## THE PROBLEM
Give the number of lines in the data that hold the string "email". Nothing else is needed.

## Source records
Start of Block

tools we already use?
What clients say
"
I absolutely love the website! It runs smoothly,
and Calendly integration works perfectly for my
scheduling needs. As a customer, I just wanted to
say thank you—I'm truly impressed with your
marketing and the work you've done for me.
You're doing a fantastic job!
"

End of Block
Start of Block

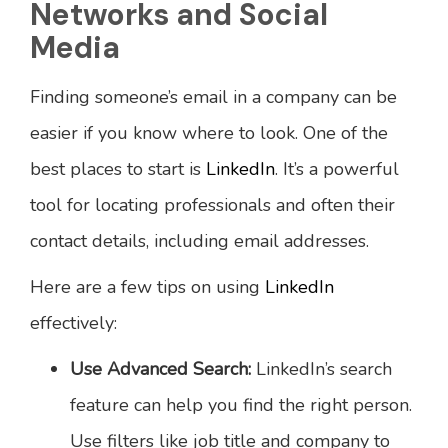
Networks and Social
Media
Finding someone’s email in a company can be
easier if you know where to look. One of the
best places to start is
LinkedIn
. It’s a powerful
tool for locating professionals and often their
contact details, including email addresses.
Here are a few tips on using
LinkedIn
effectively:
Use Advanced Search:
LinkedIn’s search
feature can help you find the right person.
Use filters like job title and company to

End of Block

## RESPONSE AREA
2